My thought was that quiescing is based on tag sets in current kernels,
and passing in the tag set to scsi_target_block() would make that
explicit.

But you've got a point. I'll resubmit the with a Scsi_Host argument and
see how it goes.

Thanks,
Martin
diff mbox series

Patch

diff --git a/drivers/scsi/scsi_lib.c b/drivers/scsi/scsi_lib.c
index 25489fbd94c6..bc78bea62755 100644
--- a/drivers/scsi/scsi_lib.c
+++ b/drivers/scsi/scsi_lib.c
@@ -2726,24 +2726,18 @@  void scsi_start_queue(struct scsi_device *sdev)
 		blk_mq_unquiesce_queue(sdev->request_queue);
 }
 
-static void scsi_stop_queue(struct scsi_device *sdev, bool nowait)
+static void scsi_stop_queue(struct scsi_device *sdev)
 {
 	/*
 	 * The atomic variable of ->queue_stopped covers that
 	 * blk_mq_quiesce_queue* is balanced with blk_mq_unquiesce_queue.
 	 *
 	 * However, we still need to wait until quiesce is done
-	 * in case that queue has been stopped.
+	 * in case that queue has been stopped.
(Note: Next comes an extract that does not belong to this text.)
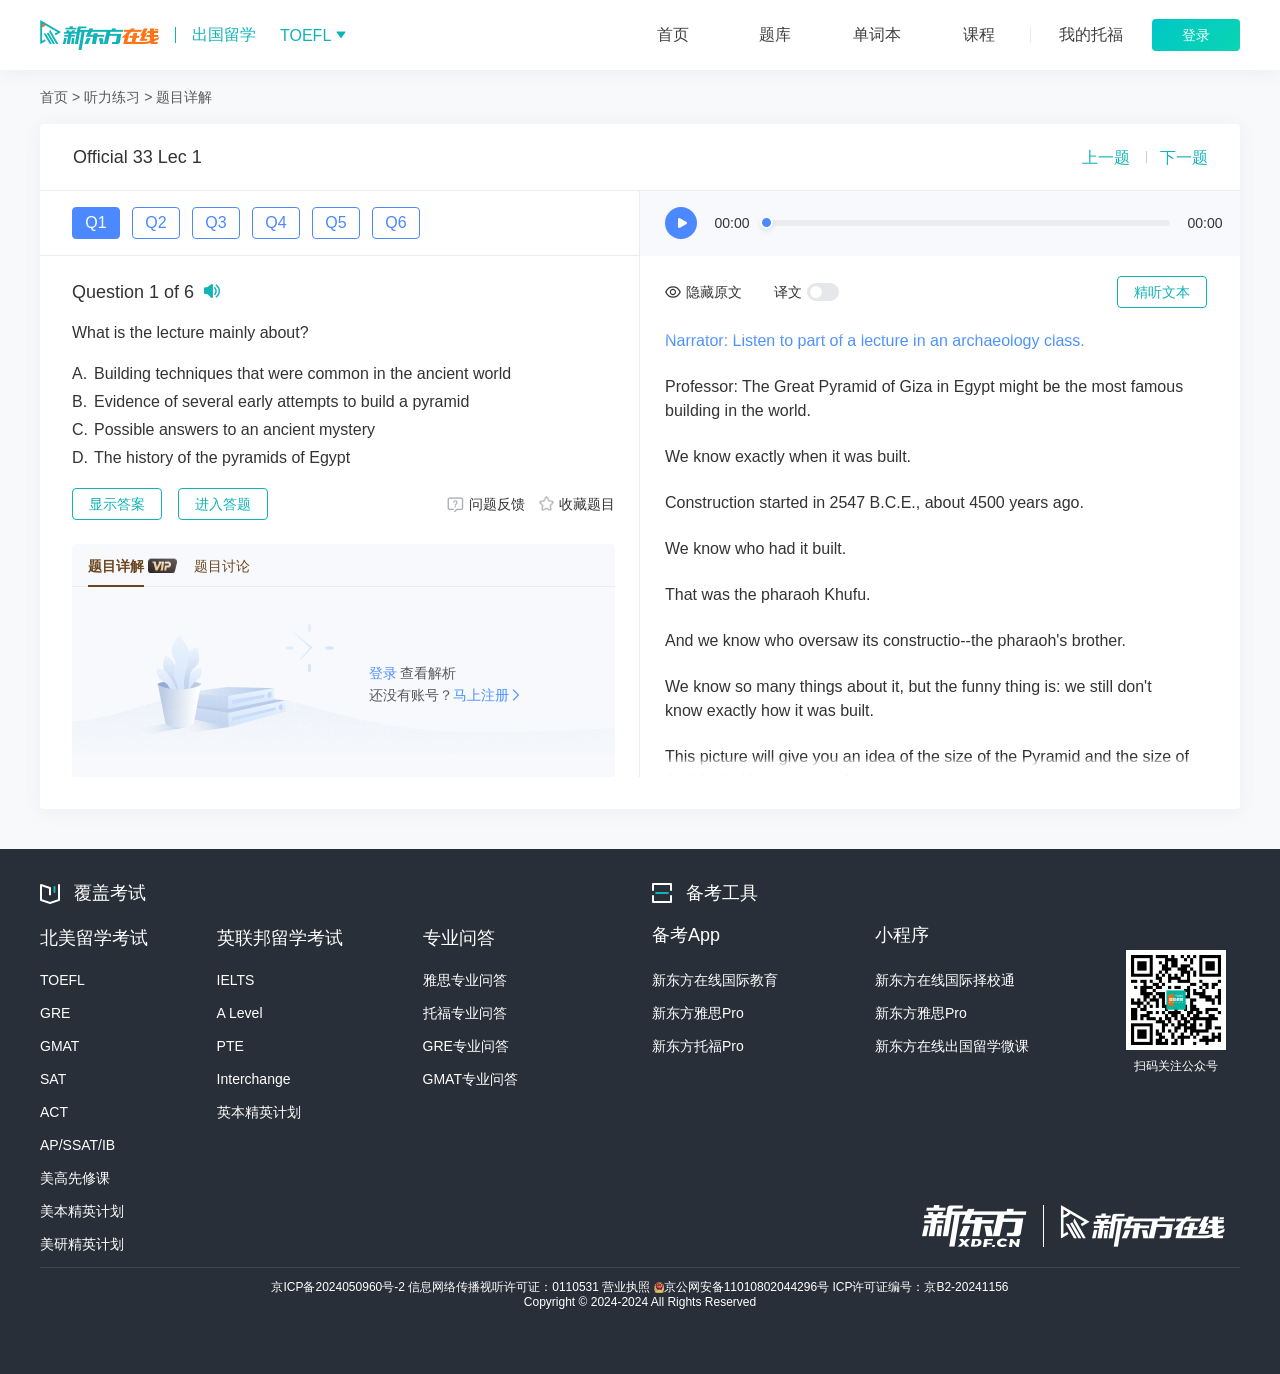 Image resolution: width=1280 pixels, height=1374 pixels. Describe the element at coordinates (112, 97) in the screenshot. I see `听力练习` at that location.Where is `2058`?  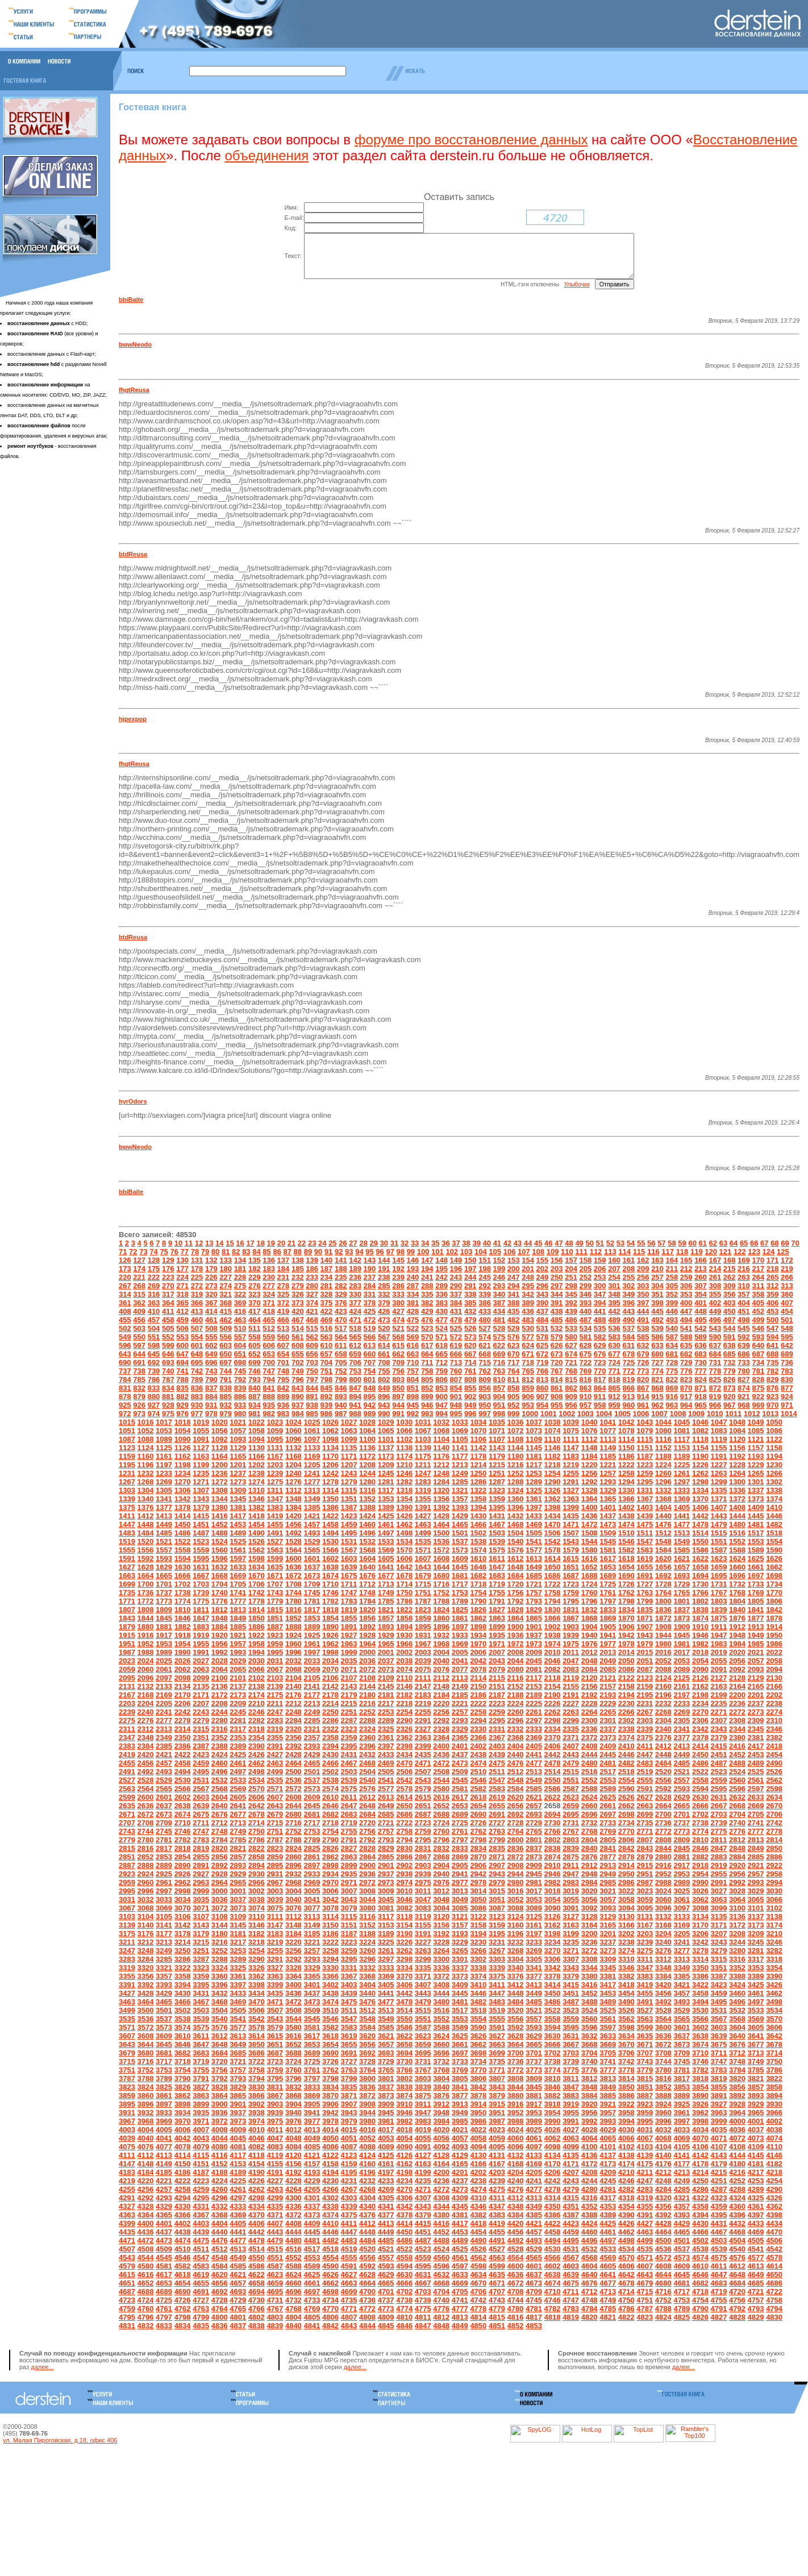
2058 is located at coordinates (774, 1669).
This is done in
+	 * scsi_target_block() for all devices of the target.
 	 */
-	if (!cmpxchg(&sdev->queue_stopped, 0, 1)) {
-		if (nowait)
-			blk_mq_quiesce_queue_nowait(sdev->request_queue);
-		else
-			blk_mq_quiesce_queue(sdev->request_queue);
-	} else {
-		if (!nowait)
-			blk_mq_wait_quiesce_done(sdev->request_queue->tag_set);
-	}
+	if (!cmpxchg(&sdev->queue_stopped, 0, 1))
+		blk_mq_quiesce_queue_nowait(sdev->request_queue);
 }
 
 /**
@@ -2770,7 +2764,7 @@  int scsi_internal_device_block_nowait(struct scsi_device *sdev)
 	 * request queue.
 	 */
 	if (!ret)
-		scsi_stop_queue(sdev, true);
+		scsi_stop_queue(sdev);
 	return ret;
 }
 EXPORT_SYMBOL_GPL(scsi_internal_device_block_nowait);
@@ -2796,9 +2790,9 @@  static int scsi_internal_device_block(struct scsi_device *sdev)
 
 	mutex_lock(&sdev->state_mutex);
 	err = __scsi_internal_device_block_nowait(sdev);
-	if (err == 0)
-		scsi_stop_queue(sdev, false);
 	mutex_unlock(&sdev->state_mutex);
+	if (err == 0)
+		scsi_stop_queue(sdev);
 
 	return err;
 }
@@ -2906,11 +2900,17 @@  target_block(struct device *dev, void *data)
 void
 scsi_target_block(struct device *dev)
 {
+	struct Scsi_Host *shost = dev_to_shost(dev);
+
 	if (scsi_is_target_device(dev))
 		starget_for_each_device(to_scsi_target(dev), NULL,
 					device_block);
 	else
 		device_for_each_child(dev, NULL, target_block);
+
+	/* Wait for ongoing scsi_queue_rq() calls to finish. */
+	if (!WARN_ON_ONCE(!shost))
+		blk_mq_wait_quiesce_done(&shost->tag_set);
 }
 EXPORT_SYMBOL_GPL(scsi_target_block);